Introduction

Tsmmonitor is a shell script that performs some TSM (Tivoli Storage Manager) checks. The main idea is to help monitor TSM Servers.

Some nice features:

This script intends to be UNIX compliance. It has been tested successfully under many Linux and AIX (4.3, 5.2 and 5.3). If you have any problem, please let me know.

Suggestions and bug reports are very welcome. Contact me at: <thobias (a) thobias org>

Changelog

Version 1.0, released on 15/06/2007 (DD/MM/YYYY)

Download

Just download this file: tsmmonitor

Using it is quite simple. It doesn't require installation. All you have to do is set three options in the source code. Edit the script and look for this section:

############### tsm server information
#
# dsmadmc command path
DSMADMC='/usr/bin/dsmadmc'

# tsm user to connect to the tsm server and perform the checks
USER=''

# tsm user password
PASS=''

Only these variables must be changed. If everything is fine, you can now test the script:

tsmmonitor --help
tsmmonitor db

Take a look at the source code for more customizations.

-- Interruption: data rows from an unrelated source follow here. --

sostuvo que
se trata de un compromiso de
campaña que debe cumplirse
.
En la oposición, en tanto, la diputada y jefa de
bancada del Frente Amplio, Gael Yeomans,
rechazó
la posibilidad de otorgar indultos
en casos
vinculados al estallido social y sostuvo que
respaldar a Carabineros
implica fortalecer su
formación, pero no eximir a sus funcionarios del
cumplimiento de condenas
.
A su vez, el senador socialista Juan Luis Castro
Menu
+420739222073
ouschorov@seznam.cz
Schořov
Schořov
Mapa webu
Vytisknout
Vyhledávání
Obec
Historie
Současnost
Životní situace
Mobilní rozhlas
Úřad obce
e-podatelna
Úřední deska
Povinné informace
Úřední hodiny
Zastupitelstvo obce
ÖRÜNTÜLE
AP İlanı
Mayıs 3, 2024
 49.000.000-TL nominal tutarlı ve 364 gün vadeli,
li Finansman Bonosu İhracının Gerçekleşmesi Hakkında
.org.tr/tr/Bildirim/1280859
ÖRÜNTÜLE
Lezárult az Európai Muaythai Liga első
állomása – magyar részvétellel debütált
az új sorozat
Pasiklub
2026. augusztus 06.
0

For nerds, source code highlighting.

Checks

The complete list of the available checks.

No Check Description
1 help show all checks help
2 db check tsm database utilization
3 dbbkp check how many tsm db backup there are in the last 24 hours
4 dbfrag check tsm database fragmentation
5 dbvol check number of database volumes not synchronized (copy status)
6 diskvol check number of disk volumes without readwrite access
7 drive check number of drives not online
8 lic check server license compliance
9 log check tsm recovery log utilization
10 logvol check number of log volumes not synchronized (copy status)
11 numnodes check number of nodes
12 numsess check number of nodes sessions
13 path check number of paths not online
14 req check number of pending requests
15 scratch check number of scratch tapes
16 stgpool check a storage pool utilization
17 tapeslib check how many tapes are in the library
18 tapesown check how many tapes have a specific owner
19 tapesstgpool check how many volumes are in a specific storage pool
20 unav check number of unavailable volumes
21 volerr check number of volumes with error (error_state)

TSMMonitor in Action

Some samples to show tsmmonitor in action:

prompt> tsmmonitor -h
Usage: tsmmonitor [options] [check] [options_check]

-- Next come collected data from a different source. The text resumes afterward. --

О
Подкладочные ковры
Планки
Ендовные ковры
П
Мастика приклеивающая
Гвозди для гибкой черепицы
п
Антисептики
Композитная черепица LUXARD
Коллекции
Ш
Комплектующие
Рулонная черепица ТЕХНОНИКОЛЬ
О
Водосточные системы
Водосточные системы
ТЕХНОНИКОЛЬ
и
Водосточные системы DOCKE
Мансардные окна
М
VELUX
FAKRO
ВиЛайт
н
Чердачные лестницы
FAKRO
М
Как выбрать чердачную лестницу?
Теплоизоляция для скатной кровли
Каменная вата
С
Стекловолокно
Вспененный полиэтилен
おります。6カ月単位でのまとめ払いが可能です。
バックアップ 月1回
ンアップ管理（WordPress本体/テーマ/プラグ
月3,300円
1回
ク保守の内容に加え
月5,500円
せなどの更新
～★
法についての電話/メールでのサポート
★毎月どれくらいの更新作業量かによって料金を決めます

  -s, -servername     specify tsm servername
  -m, -mail           mail addresses separated by comma
  -h, --help          print this help information and exit
  -V, --version       print program version and exit

These are global options. They can be used in all checks.

The following checks are available:

help, db, log, scratch, drive, path, dbfrag, unav, req, stgpool, volerr, tapeslib,
tapesown, tapesstgpool, dbbkp, numsess, numnodes, diskvol, dbvol, logvol, lic

Try 'tsmmonitor <check> --help' for more information.

Example:
  tsmmonitor db --help
  tsmmonitor db
  tsmmonitor -m=user1@somewhere.com,user2@somewhere.com db
  tsmmonitor -servername=tsmsrv01 db
  tsmmonitor -servername=tsmsrv02 db 85 95

Showing the help of db check:

prompt> tsmmonitor db -h

check tsm database utilization

The default percentages are:
   warning..: 85
   critical.: 90

Usage..: tsmmonitor db [warning] [critical]
Example: tsmmonitor db
         tsmmonitor db 80 95

Checking the TSM database utilization:

prompt> tsmmonitor db
db: database utilization 79%, Ok
prompt> echo $?
0

Checking the TSM database utilization specifying different percentage for warning and critical status:

prompt> tsmmonitor db 70 85
db: database utilization 79%, Warning
prompt> echo $?
1

prompt> tsmmonitor db 60 75
db: database utilization 79%, Critical
prompt> echo $?
2

Checking the number of volumes with error:

prompt> tsmmonitor volerr   
volerr: number of volumes with error 2, Critical

Checking the number of volumes unavailable:

prompt> tsmmonitor unav
unav: number of unavailable volumes 1, Warning.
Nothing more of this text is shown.